The APG Garrison Directorate of Public Works continues to move forward with efforts to reduce the installation’s facility footprint by more than 4.5 million square feet.
After several years of funding cuts, the installation is making progress toward removing buildings deemed unfit for reuse or renovation.
According to Pete Raymond, program manager for DPW’s Facility Reduction Plan, APG is halfway through the FY14 list of building demolitions at APG North (Aberdeen) and APG South (Edgewood), reducing the installation’s footprint by 536,247 square feet this year alone.
“There were delays, but now we’re picking up momentum,” Raymond said.
That progress is visible across APG North, as empty lots replace what used to be vacant buildings. There is only one facility left on APG North to be demolished this year, Raymond said: Bldg. 314, the old Civilian Personnel Advisory Center headquarters.
On APG South (Edgewood), program efforts continue to improve and enhance the appearance of the entrance to the post on Hoadley Road.
“Demolishing E5026 is a command priority,” Raymond explained. “It’s highly visible once you come through the Route 24 gate, so we’re working to take it down and improve the appearance of that area of Edgewood.”
The demolition of Building E5026, along with the painting of Building E1890 and the exterior improvements to Building E5027 greatly improved the visual aesthetic when driving onto APG South. The construction of the new Ceremonial Gate, installation of marquee signs, and refurbishment of the Edgewood Arsenal Memorial on Magnolia Road are other examples of aesthetic improvements that have been completed.
He said APG is working diligently with Installation Management Command Headquarters to secure funding to reduce excess facilities on the installation now and into the future.
Facilities are considered excess when their existence no longer fulfills the needs of the mission. This can include buildings outdated to the point that modernizing them would not be cost-effective or buildings whose original mission no longer exists and they can’t be repurposed.
While excess facilities may be unoccupied and require fewer resources, the garrison is still charged with sustaining them. Long-term sustainment costs more than demolition, so facility reduction will save the Army money in the long run. That cost savings can be redirected toward supporting the Army’s #1 priority of readiness, and allow the Army to be better stewards of taxpayer dollars.
APG’s Facility Reduction Plan looks at demolition plans as far out as 2023. More than 400 buildings have been identified for demolition over the next six years, Raymond said. Funding will ultimately determine how many of those buildings, and when they are removed from the APG facility footprint.

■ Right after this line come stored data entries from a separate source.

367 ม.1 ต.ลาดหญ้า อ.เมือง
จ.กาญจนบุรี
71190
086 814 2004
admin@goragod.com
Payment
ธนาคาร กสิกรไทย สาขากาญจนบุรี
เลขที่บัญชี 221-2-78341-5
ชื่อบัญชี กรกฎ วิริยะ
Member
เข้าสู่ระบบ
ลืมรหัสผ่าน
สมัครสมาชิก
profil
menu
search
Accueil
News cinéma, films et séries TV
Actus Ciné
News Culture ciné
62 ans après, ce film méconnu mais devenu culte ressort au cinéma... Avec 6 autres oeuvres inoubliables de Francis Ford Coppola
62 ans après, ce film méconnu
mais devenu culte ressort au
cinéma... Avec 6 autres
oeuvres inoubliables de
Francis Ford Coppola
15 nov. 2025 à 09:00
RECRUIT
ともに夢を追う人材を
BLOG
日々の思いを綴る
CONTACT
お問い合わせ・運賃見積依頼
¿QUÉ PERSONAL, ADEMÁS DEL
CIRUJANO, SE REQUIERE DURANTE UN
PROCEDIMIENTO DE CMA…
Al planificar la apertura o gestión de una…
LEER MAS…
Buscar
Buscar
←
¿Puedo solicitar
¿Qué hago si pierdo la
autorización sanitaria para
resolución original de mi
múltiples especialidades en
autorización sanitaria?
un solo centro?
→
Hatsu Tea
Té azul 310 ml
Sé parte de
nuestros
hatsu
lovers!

Approximately 60 of those facilities reside on APG South (Edgewood) and will require special demolition procedures due to a century of chemical and biological related research and testing in that area of the installation.
Throughout the Facility Reduction Plan process, DPW follows strict regulations and guidelines in terms of selecting buildings for demolition and the demolition process itself. They coordinate with the US Army Corps of Engineers, the Installation Safety Office and other federal agencies depending on the type of demolition. Contractors are properly trained and must submit demolition work and accident prevention plans prior to starting demolition work.

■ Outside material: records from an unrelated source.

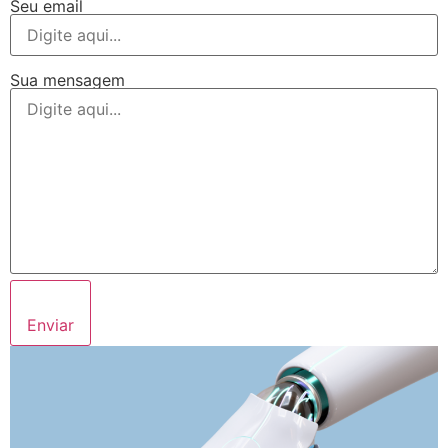
Seu email
Sua mensagem
Enviar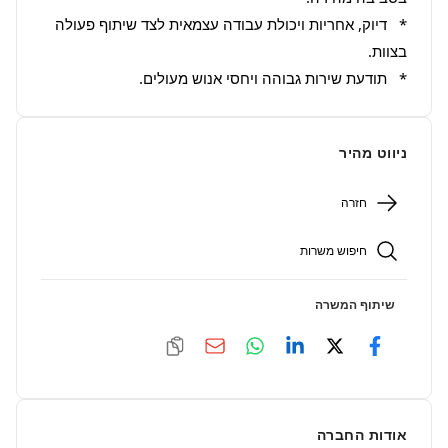
*   דיוק, אחריות ויכולת עבודה עצמאית לצד שיתוף פעולה 
*   תודעת שירות גבוהה ויחסי אנוש מעולים.
ניווט מהיר
חזרה
חיפוש משרות
שיתוף המשרה
אודות החברה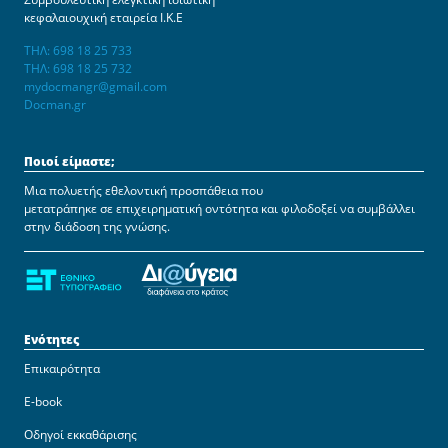
κεφαλαιουχική εταιρεία Ι.Κ.Ε
ΤΗΛ: 698 18 25 733
ΤΗΛ: 698 18 25 732
mydocmangr@gmail.com
Docman.gr
Ποιοί είμαστε;
Μια πολυετής εθελοντική προσπάθεια που
μετατράπηκε σε επιχειρηματική οντότητα και φιλοδοξεί να συμβάλλει
στην διάδοση της γνώσης.
Ενότητες
Επικαιρότητα
E-book
Οδηγοί εκκαθάρισης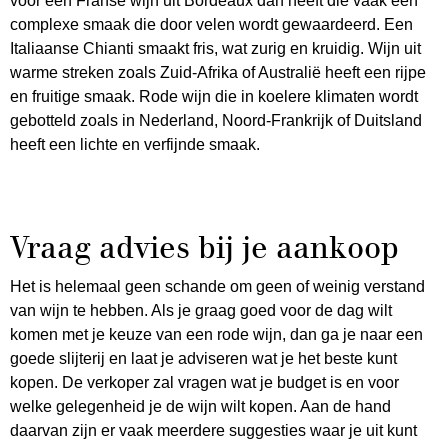
voor een Franse wijn uit Bordeaux dan heeft die vaak een
complexe smaak die door velen wordt gewaardeerd. Een
Italiaanse Chianti smaakt fris, wat zurig en kruidig. Wijn uit
warme streken zoals Zuid-Afrika of Australië heeft een rijpe
en fruitige smaak. Rode wijn die in koelere klimaten wordt
gebotteld zoals in Nederland, Noord-Frankrijk of Duitsland
heeft een lichte en verfijnde smaak.
Vraag advies bij je aankoop
Het is helemaal geen schande om geen of weinig verstand
van wijn te hebben. Als je graag goed voor de dag wilt
komen met je keuze van een rode wijn, dan ga je naar een
goede slijterij en laat je adviseren wat je het beste kunt
kopen. De verkoper zal vragen wat je budget is en voor
welke gelegenheid je de wijn wilt kopen. Aan de hand
daarvan zijn er vaak meerdere suggesties waar je uit kunt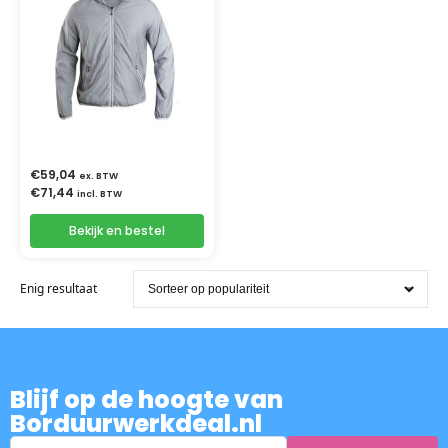
€
59,04
ex. BTW
€
71,44
incl. BTW
Bekijk en bestel
Enig resultaat
Blijf op de hoogte van
Borduurwerkdeal.nl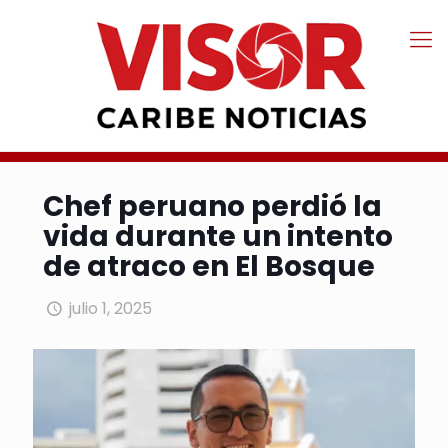
Chef peruano perdió la
vida durante un intento
de atraco en El Bosque
julio 1, 2025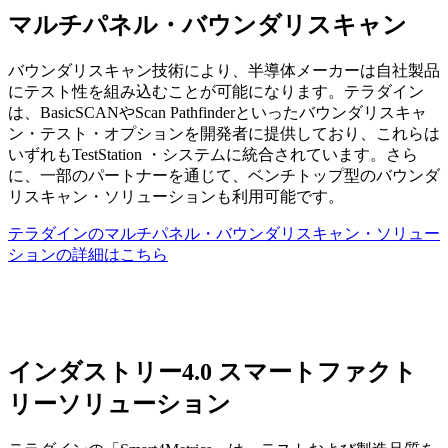
マルチパネル・バウンダリスキャン
バウンダリスキャン技術により、半導体メーカーは自社製品
にテスト性を組み込むことが可能になります。テラダイン
は、BasicSCANやScan Pathfinderといったバウンダリスキャ
ン・テスト・オプションを開発者に提供しており、これらは
いずれもTestStation ・システムに統合されています。さら
に、一部のパートナーを通じて、ベンチトップ型のバウンダ
リスキャン・ソリューションも利用可能です。
テラダインのマルチパネル・バウンダリスキャン・ソリュー
ションの詳細はこちら
インダストリー4.0 スマートファクト
リーソリューション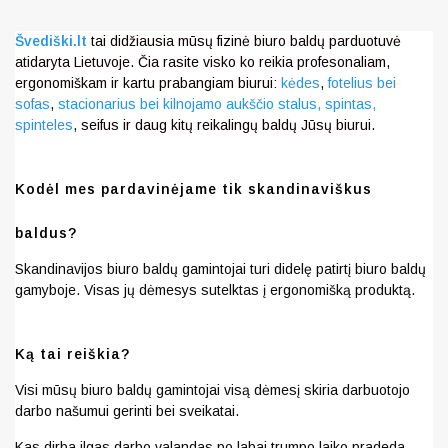
Švediški.lt
tai didžiausia mūsų fizinė biuro baldų parduotuvė
atidaryta Lietuvoje. Čia rasite visko ko reikia profesonaliam,
ergonomiškam ir kartu prabangiam biurui:
kėdes
,
fotelius bei
sofas
,
stacionarius bei kilnojamo aukščio stalus,
spintas,
spinteles
, seifus ir daug kitų reikalingų baldų Jūsų biurui.
Kodėl mes pardavinėjame tik skandinaviškus
baldus?
Skandinavijos biuro baldų gamintojai turi didelę patirtį biuro baldų
gamyboje. Visas jų dėmesys sutelktas į ergonomišką produktą.
Ką tai reiškia?
Visi mūsų biuro baldų gamintojai visą dėmesį skiria darbuotojo
darbo našumui gerinti bei sveikatai.
Kas dirba ilgas darbo valandas po labai trumpo laiko pradeda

As buildings are identified for demolition, DPW works to recycle as much material from the building before it comes down – from leftover furniture to metal and wood for salvage. Following the APG recycling policy and waste diversion management plans diverts an enormous amount of waste from the landfills.

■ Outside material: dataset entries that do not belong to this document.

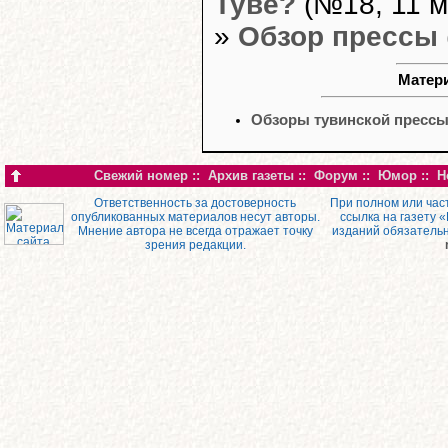
Туве?
(№18, 11 м
»
Обзор прессы
Матери
Обзоры тувинской пресс
Свежий номер
::
Архив газеты
::
Форум
::
Юмор
::
Н
Ответственность за достоверность
При полном или час
опубликованных материалов несут авторы.
ссылка на газету 
Мнение автора не всегда отражает точку
изданий обязатель
зрения редакции.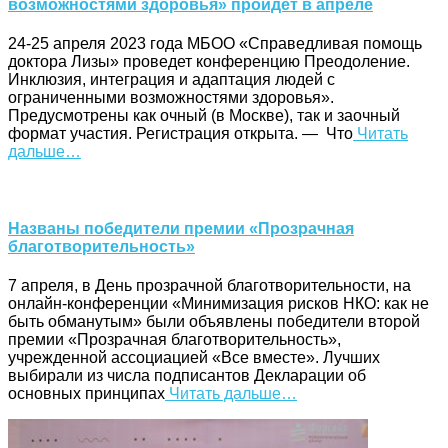
возможностями здоровья» пройдет в апреле
24-25 апреля 2023 года МБОО «Справедливая помощь
доктора Лизы» проведет конференцию Преодоление.
Инклюзия, интеграция и адаптация людей с
ограниченными возможностями здоровья».
Предусмотрены как очный (в Москве), так и заочный
формат участия. Регистрация открыта. — Что
Читать
дальше…
Названы победители премии «Прозрачная
благотворительность»
7 апреля, в День прозрачной благотворительности, на
онлайн-конференции «Минимизация рисков НКО: как не
быть обманутым» были объявлены победители второй
премии «Прозрачная благотворительность»,
учрежденной ассоциацией «Все вместе». Лучших
выбирали из числа подписантов Декларации об
основных принципах
Читать дальше…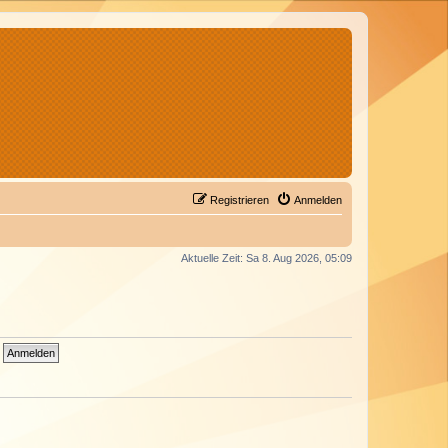
Registrieren
Anmelden
Aktuelle Zeit: Sa 8. Aug 2026, 05:09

Raymond said they also work closely with the APG Directorate of Emergency Services to see if the buildings themselves can be “recycled” for training purposes before demolition.
“If I come across a building [identified for demolition] that I think would work, I reach out to the fire or police department to see how it could work into their training schedules,” he said. DES could use the buildings for a variety of training purposes, using all of the tools available to them.
“It’s another opportunity for the Army and APG to save money,” Raymond said. “Our emergency responders can train right here on post, rather than having to go elsewhere to keep their skills sharp.”